From the 9th to the 14th of January, joined by Jonathan and Melissa Losos, we visited 19 sites across tiny Brac and captured 10-12 males per population to photograph and take spectrometric readings of their dewlaps. We’ve provided a few representative dewlap photos below. The dewlaps vary from dirty yellow to orange, and we found this variation in most populations on the island.
Out of approximately 200 lizards examined, we only found one lizard that looked unambiguously like A. s. sagrei, pictured below. It has a dewlap with the deep red center and bright yellow margin that is the trademark of this invader. Genetic data will help us test whether this is indeed an A. s. sagrei individual.
The presence of this A. s. sagrei individual suggests that there are others and that it is probable that individuals of this subspecies have been arriving to Cayman Brac regularly. Cayman Brac is supplied weekly by barge shipments from Grand Cayman, where A. s. sagrei has successfully established itself (probably from Cuba by way of Florida). A worker at the port told us that he’s seen all sorts of critters (e.g. snakes, spiders, iguanas, and more) skittering away from shipping containers that are unloaded from the barge onto Brac. Given the tendency for A. s. sagrei to be found in construction materials and potted plants, it is likely that it is among those critters being brought to Cayman Brac by the barge.

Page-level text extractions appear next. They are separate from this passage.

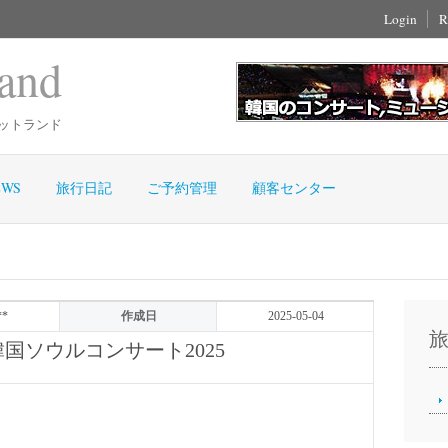
Login
R
and
ットランド
WS
旅行日記
ご予約管理
顧客センター
**
作成日
2025-05-04
 韓国ソウルコンサート2025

Are the orange dewlaps we found in Brac’s A. s. luteosignifer populations part of the natural color variation of that subspecies, or is the orange dewlap the result of hybridization with A. s. sagrei? If the two subspecies aren’t reproductively isolated, they could be hybridizing to produce the orange-dewlapped lizards.
We will use genetic tools to address whether A. s. sagrei genes are introgressing into the gene pool of the Cayman Brac subspecies. We collected tail tips from every lizard we caught on Cayman Brac during this trip, and we have access to A. s. luteosignifer tissues collected approximately 20 years ago by J. Losos. Moreover, Alexis and I are currently collecting tail tips from A. s. sagrei on Grand Cayman. We will use these tissue collections to test for a cryptic invasion of A. s. sagrei on Cayman Brac.